Second, the paper suggests that the best way to improve the quality and to contain the cost of health care—that is, to increase its value—may be to get physicians, hospitals, and other providers into high-performing organizations and to give them incentives to continually improve care for the population of patients for whom they are responsible. Hence, research should focus on
- Identifying the types of organizations that are high performing.
- Identifying the types of incentives that induce these organizations to continually improve care.
- Identifying the types of incentives likely to lead to the creation of more high-performing organizations and to physicians and other providers becoming members of high-performing organizations.
Third, research should routinely evaluate both the intended and the unintended consequences of the structure, process, or incentive being studied.
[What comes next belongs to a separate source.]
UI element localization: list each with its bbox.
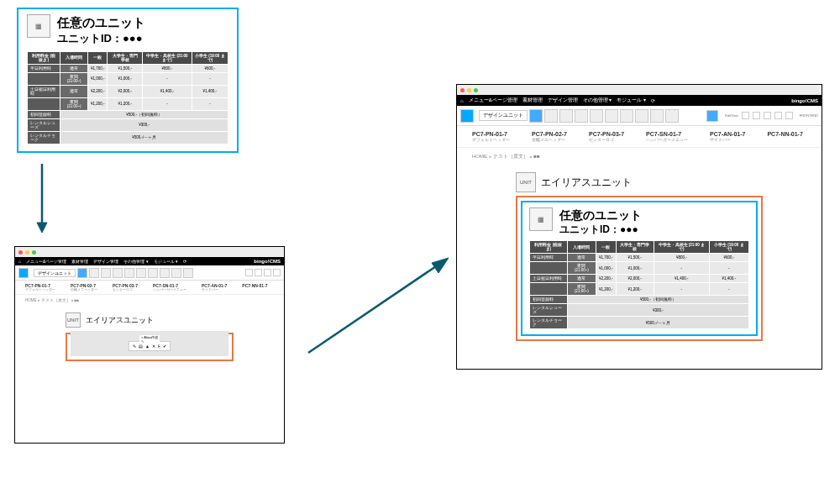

It should seek to learn the effects on racial, ethnic and socioeconomic disparities in care, as well as the effects on areas of care that are not directly addressed by the structure, process, or incentive.
The paper suggests four key areas for delivery system research at the present time, working from the premise that it is better to be specific and to be wrong than to be excessively general:
- Analyses of the demographics of the delivery system—i.e., of each component of the conceptual model—and relationships among the components of the model.
- Seeking ways to structure incentives so that they are likely to induce desirable change in the demography of delivery system organizations (toward the types of organization that research indicates provide better care) and to induce these organizations to continually try to improve the value of the care they provide.
- Seeking ways to improve the measurement of provider performance.
- Analyses of interprovider/interorganizational processes for improving care.
In February 2010, AHRQ used ARRA funds to issue two Requests for Applications (RFAs) to support expanded delivery system research:
- The Comparative Effectiveness Delivery System Evaluation Grants (R01) sought "rigorous comparative evaluations of alternative system designs, change strategies, and interventions that have already been implemented in healthcare and are likely to improve quality and other outcomes."
- The Comparative Effectiveness Delivery System Demonstration Grants (R18) sought "demonstrations of (1) broad strategies and/or specific interventions for improving care by redesigning care delivery or (2) strategies and interventions for improving care by redesigning payment."
Through these two RFAs, AHRQ funded six evaluation grants and four demonstration grants. From the point of view of this paper, the grants selected for funding are encouraging: four of the six evaluation grants and all four of the demonstration grants arguably fall within the list of key areas suggested in this paper.